Exercise details:
Check the data underneath for lines holding the word "компании", and state only how many you find.

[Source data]
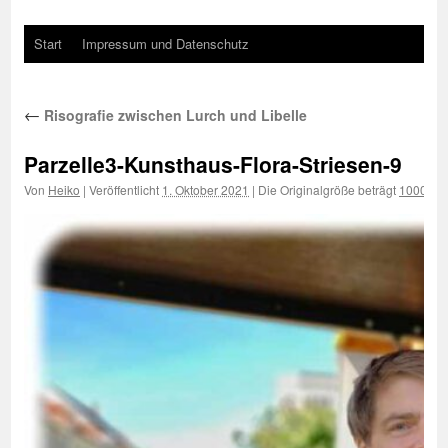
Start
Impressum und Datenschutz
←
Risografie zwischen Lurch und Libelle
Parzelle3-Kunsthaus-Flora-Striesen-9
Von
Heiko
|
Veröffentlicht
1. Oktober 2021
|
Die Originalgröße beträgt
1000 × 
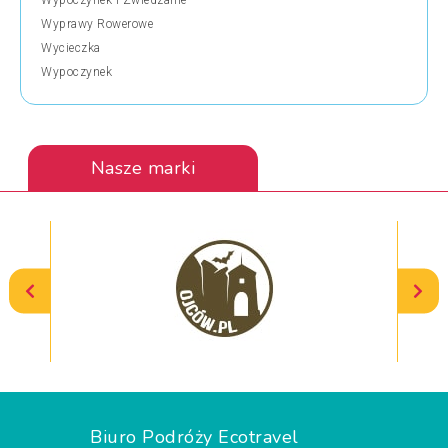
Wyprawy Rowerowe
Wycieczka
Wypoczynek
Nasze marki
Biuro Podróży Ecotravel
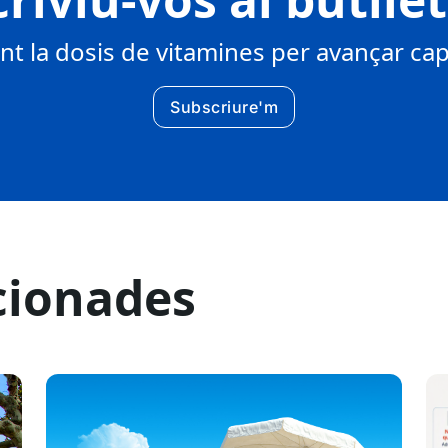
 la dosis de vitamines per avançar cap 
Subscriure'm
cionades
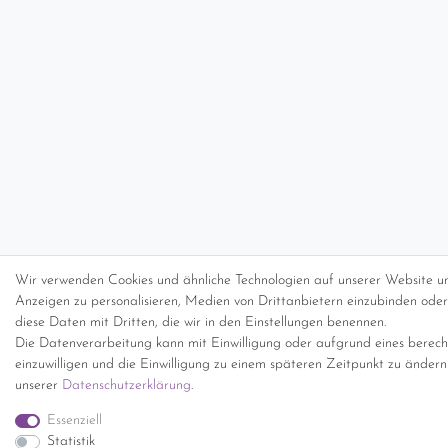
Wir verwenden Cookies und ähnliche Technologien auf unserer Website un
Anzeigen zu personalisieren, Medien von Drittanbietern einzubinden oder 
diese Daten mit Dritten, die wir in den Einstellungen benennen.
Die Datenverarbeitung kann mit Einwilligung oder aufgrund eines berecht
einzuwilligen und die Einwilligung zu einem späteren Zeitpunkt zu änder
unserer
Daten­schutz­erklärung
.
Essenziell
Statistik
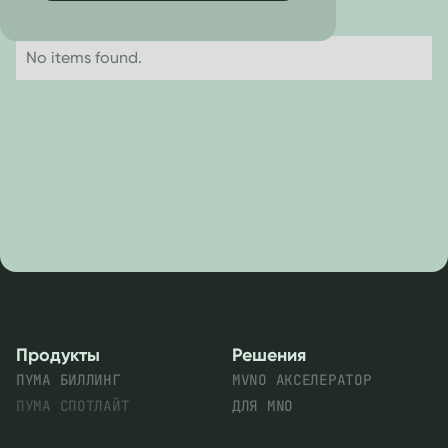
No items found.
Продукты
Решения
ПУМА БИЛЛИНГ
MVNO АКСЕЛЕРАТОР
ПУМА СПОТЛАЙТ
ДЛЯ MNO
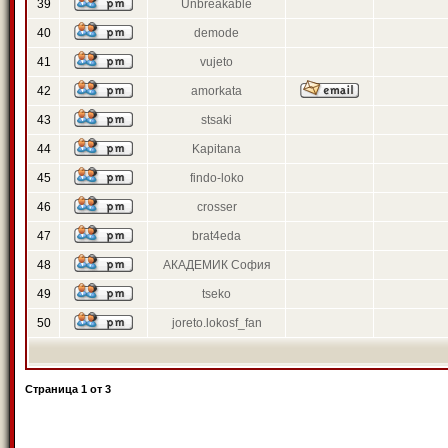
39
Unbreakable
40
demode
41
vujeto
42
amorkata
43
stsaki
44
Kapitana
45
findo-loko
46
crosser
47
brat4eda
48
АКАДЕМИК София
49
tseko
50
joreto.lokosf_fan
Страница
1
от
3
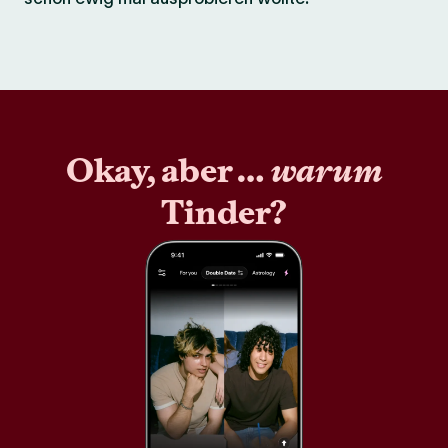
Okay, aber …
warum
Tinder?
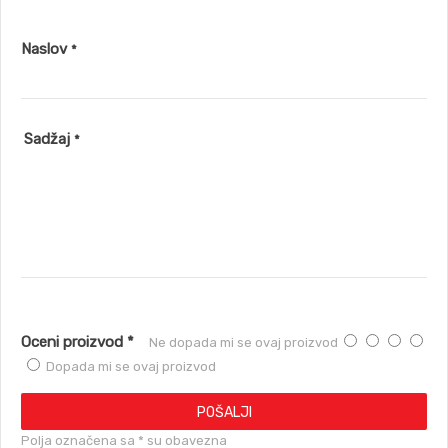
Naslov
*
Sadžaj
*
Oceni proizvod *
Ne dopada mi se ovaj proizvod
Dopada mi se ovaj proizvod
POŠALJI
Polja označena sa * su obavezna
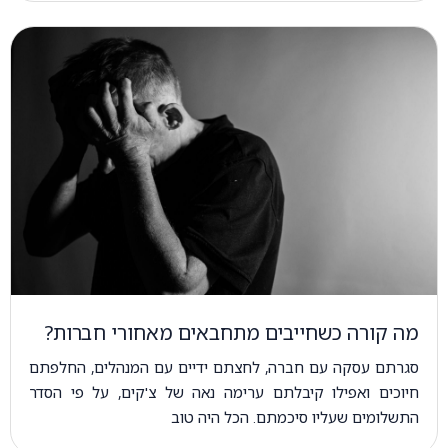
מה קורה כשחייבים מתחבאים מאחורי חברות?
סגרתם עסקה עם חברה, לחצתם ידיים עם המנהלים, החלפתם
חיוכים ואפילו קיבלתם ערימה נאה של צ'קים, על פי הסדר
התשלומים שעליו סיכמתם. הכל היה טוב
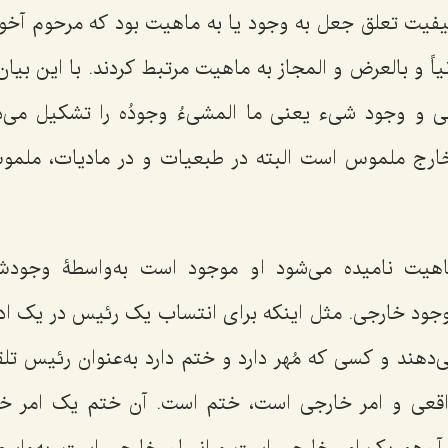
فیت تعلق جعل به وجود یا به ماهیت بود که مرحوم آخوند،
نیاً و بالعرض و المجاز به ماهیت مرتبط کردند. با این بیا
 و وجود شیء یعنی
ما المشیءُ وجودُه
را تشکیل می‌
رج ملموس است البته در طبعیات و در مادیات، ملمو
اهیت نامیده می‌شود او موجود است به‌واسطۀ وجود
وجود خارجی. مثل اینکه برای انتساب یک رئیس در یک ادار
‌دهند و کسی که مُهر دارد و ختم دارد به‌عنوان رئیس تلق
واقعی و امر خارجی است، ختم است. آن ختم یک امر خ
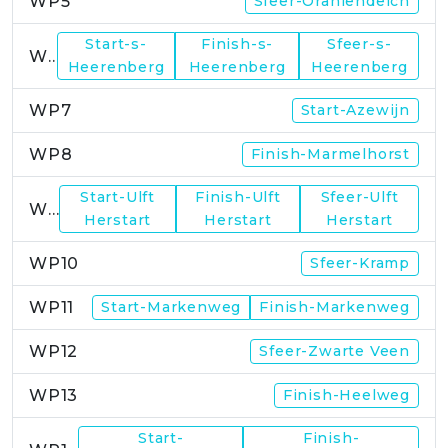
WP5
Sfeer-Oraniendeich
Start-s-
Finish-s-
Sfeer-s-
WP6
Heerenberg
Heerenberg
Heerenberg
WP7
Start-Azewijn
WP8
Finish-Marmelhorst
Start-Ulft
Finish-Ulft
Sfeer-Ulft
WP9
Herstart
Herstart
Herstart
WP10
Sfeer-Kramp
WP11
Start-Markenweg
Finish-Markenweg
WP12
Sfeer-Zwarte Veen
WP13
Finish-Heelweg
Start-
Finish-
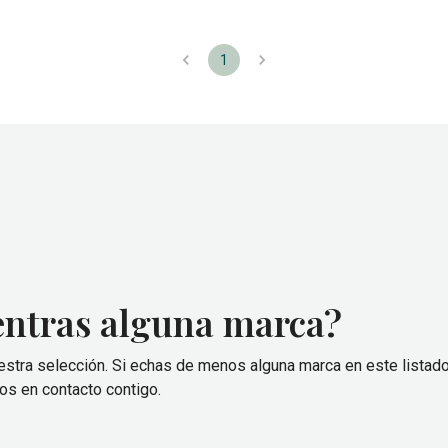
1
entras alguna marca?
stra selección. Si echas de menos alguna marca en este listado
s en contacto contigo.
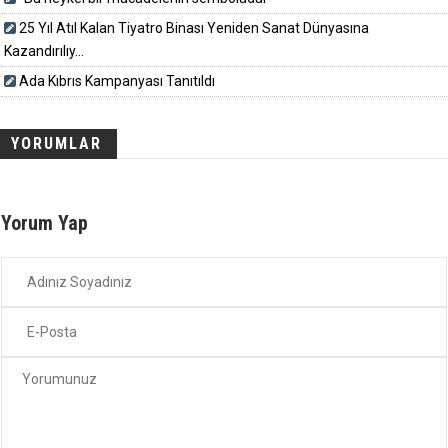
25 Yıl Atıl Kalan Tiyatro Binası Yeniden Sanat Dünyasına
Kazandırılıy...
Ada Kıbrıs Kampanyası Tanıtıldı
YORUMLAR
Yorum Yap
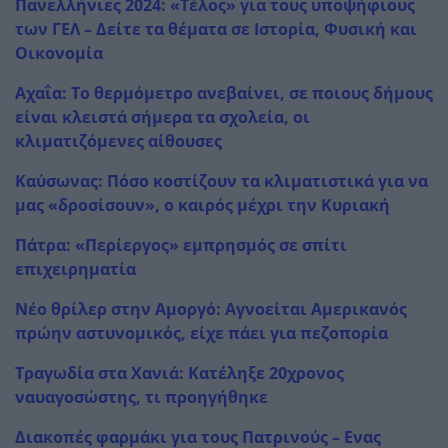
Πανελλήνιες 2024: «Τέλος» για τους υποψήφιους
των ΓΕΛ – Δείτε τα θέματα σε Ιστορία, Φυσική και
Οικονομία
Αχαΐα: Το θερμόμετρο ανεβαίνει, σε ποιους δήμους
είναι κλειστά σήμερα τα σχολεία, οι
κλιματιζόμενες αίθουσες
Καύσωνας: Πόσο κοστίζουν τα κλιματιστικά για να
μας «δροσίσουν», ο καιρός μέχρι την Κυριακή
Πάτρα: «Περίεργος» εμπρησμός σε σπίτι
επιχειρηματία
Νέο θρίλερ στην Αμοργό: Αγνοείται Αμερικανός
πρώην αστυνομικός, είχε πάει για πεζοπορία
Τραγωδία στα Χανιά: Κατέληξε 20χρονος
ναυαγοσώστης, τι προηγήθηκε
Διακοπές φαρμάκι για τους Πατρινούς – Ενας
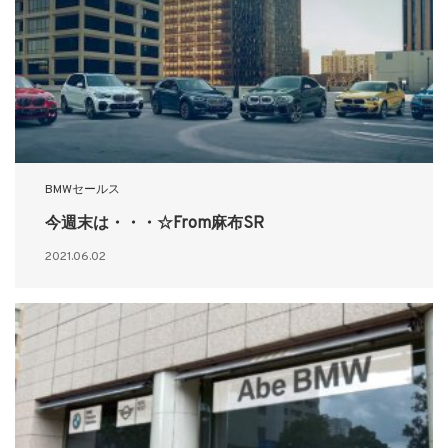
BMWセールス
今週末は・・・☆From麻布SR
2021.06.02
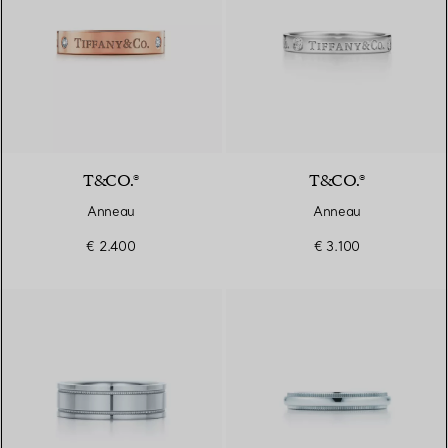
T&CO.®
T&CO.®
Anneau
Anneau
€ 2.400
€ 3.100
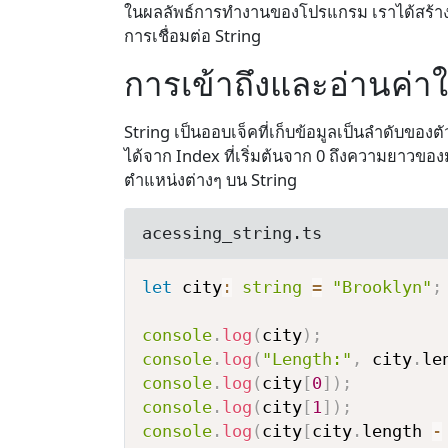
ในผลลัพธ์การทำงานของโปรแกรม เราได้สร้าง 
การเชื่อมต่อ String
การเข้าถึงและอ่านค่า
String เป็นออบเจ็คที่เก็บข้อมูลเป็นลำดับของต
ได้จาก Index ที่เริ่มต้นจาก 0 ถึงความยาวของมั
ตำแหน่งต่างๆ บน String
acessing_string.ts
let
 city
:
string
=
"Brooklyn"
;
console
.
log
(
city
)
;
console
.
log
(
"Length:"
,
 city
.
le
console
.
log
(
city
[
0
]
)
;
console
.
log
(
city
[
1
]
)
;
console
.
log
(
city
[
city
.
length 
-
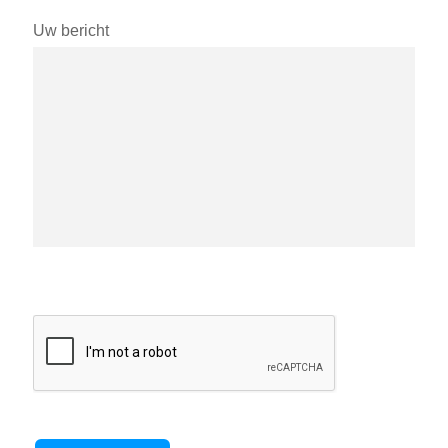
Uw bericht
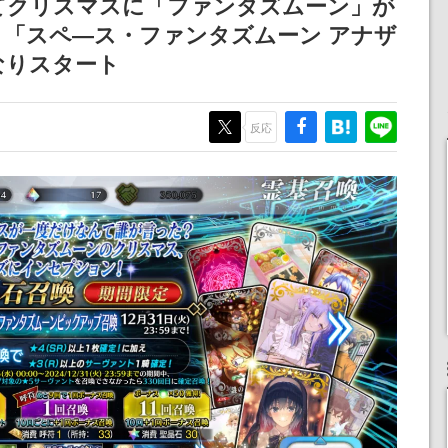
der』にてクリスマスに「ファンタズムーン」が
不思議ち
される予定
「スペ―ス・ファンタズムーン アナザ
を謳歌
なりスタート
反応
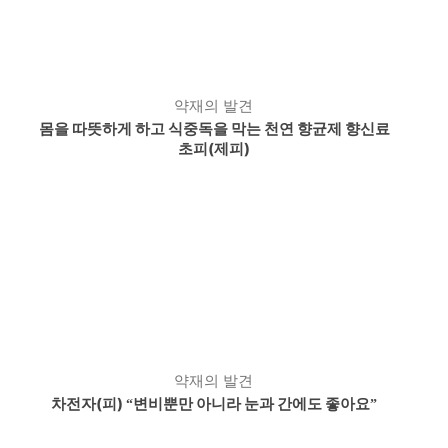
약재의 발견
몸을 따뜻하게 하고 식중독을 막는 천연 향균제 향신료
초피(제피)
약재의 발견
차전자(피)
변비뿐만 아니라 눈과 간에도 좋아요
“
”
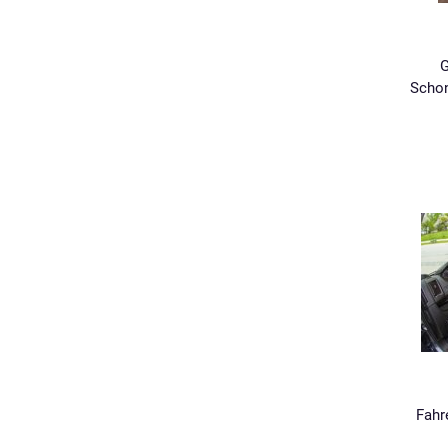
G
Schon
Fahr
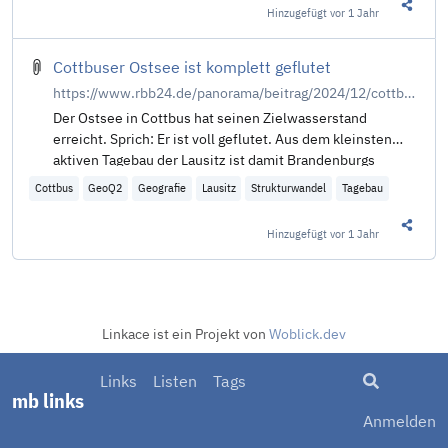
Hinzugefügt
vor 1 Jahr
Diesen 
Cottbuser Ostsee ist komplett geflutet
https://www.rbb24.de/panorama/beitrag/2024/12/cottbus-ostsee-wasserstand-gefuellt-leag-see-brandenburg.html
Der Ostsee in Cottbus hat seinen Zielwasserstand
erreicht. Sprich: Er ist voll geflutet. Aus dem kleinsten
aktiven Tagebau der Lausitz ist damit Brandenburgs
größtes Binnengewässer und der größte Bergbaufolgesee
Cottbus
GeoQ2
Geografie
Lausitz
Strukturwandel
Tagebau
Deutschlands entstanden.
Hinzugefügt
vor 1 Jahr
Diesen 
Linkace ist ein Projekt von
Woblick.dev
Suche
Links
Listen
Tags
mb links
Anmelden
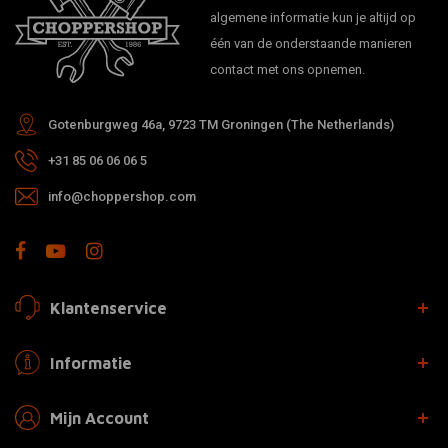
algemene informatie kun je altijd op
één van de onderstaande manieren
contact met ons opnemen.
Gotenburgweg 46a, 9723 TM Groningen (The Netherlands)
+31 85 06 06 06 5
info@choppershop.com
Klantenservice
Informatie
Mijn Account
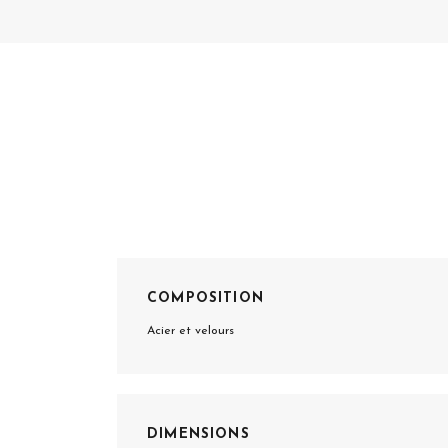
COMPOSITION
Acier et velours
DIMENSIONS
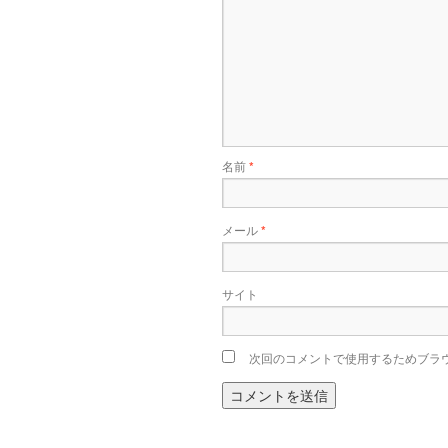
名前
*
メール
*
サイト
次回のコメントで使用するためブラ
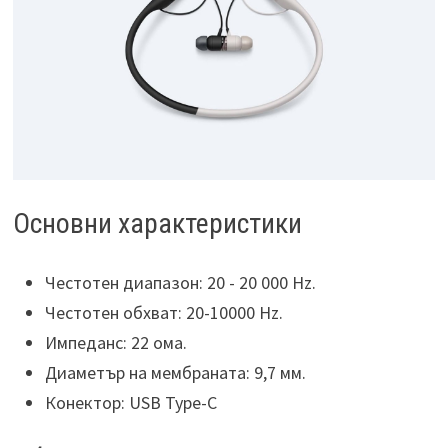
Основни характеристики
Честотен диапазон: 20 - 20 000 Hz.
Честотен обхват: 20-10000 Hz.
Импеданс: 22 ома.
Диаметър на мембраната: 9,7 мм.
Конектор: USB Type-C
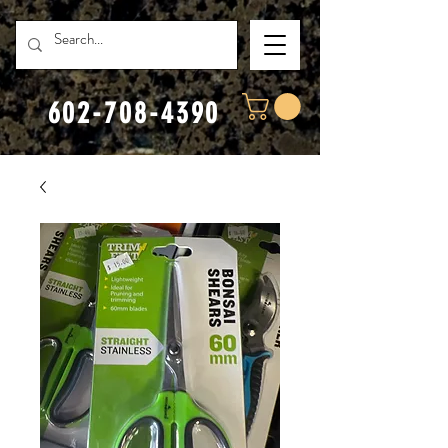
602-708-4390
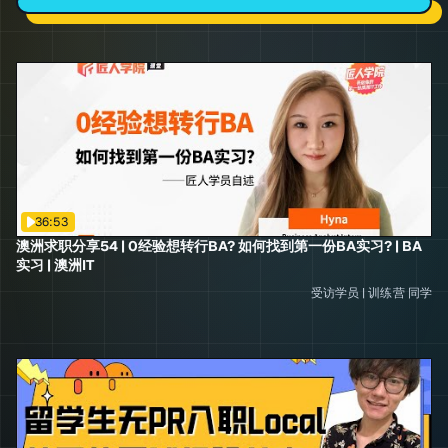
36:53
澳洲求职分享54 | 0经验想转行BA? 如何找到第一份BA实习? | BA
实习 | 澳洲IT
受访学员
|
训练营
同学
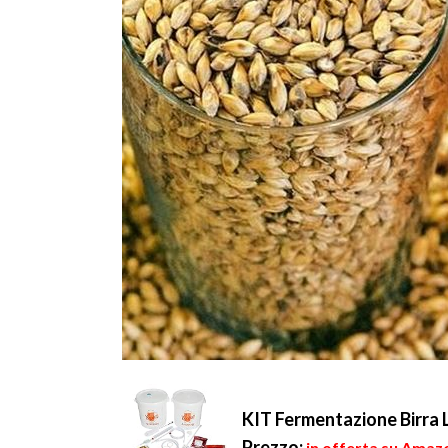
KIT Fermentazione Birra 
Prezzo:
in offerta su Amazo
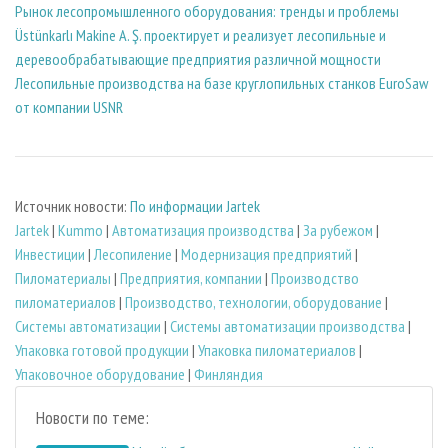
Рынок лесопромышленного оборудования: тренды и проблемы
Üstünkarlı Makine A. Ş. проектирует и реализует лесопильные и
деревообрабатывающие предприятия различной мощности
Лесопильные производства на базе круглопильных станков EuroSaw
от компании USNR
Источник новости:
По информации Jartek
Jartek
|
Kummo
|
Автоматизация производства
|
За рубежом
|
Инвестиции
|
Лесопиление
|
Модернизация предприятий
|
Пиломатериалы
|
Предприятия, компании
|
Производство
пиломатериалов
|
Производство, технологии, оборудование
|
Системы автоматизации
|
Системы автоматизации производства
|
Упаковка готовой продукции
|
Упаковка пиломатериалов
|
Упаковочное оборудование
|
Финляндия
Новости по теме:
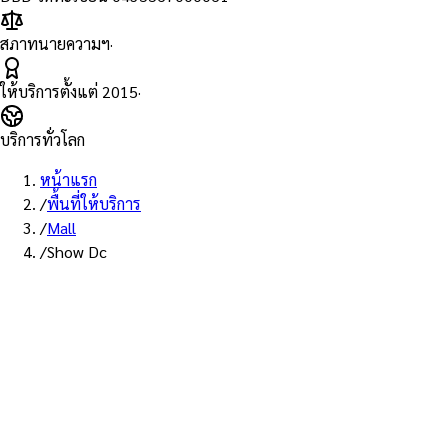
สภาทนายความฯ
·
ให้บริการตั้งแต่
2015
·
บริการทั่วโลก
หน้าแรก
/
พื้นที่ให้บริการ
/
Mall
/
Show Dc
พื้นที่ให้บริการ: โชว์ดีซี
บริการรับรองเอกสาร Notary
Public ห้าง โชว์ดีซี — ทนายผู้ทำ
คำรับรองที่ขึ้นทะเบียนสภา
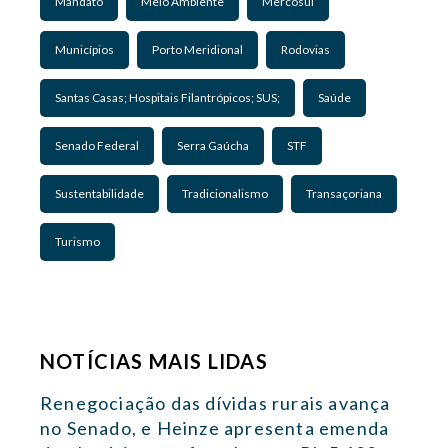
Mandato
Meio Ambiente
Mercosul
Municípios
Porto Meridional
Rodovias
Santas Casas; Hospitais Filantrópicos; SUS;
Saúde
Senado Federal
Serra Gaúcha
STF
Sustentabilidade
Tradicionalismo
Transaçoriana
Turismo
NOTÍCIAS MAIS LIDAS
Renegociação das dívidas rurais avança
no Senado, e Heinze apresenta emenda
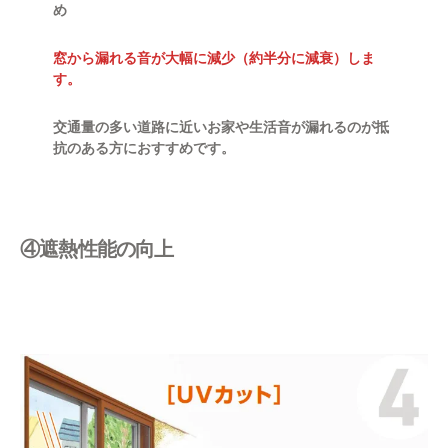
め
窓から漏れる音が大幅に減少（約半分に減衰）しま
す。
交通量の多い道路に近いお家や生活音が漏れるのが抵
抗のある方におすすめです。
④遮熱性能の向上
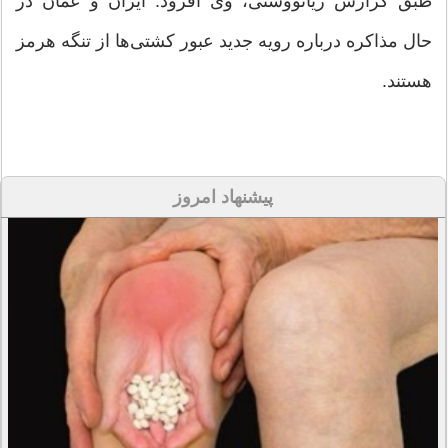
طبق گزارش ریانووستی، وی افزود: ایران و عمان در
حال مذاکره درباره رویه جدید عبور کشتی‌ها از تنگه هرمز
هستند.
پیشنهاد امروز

Task solution:
2